川から捕れるもの。鮎、ウナギ、ドンカチ・セセ


「鮎の専業ちゅうとはおらんだった。
食ていけんで、兼業たいな。
兼業ちゆうか、遊びたいな。
自分んとこで食うたり、近所に分けるしこ。」

チユキさんのお父さんも、川辺川に網を張っていたそう。
今は、弟さんたちが鮎や鹿、シシを捕るのだそう。

「今は鮎の分からんもんなぁ、川が砂利で埋まってしもうて。
シカやら何やらがさるいて、土砂ば川に落ちて。
昔は鮎の太かとの捕れよった。
ウナギの多かった。やっぱ海から上がってきよったじゃろな。
今もウナギのメゴやら箱やらある。
今はおらん。
やっぱ荒瀬やらできたでじゃろな。
今は、石のガマ(ウナギの隠れる岩穴)のなかでおらん。

こっちん方ではビナちゅうばってん、
カワニナが、昔は石にどしこでんおった。
2cmぐりゃーの貝。
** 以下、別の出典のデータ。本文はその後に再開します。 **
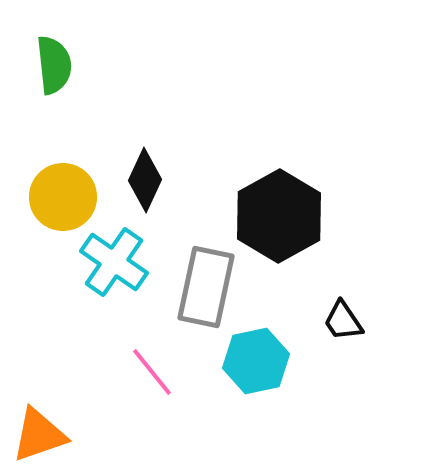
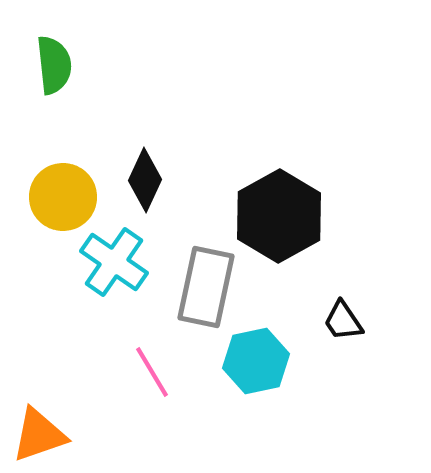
pink line: rotated 8 degrees clockwise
」

タニシみたいな?

「タニシじゃどぎゃんとか知らん。こっちにはおらんで。

太かとは人差し指の太さぐりゃある。
ゆがいて、貝のごとして食べよった。味噌汁とか。
ホタルも川にいっそ、おった。
ビナはホタルの餌じゃもん。」

マスは?

「マスはおらんじゃったな。
マダラは竹ん川あたり。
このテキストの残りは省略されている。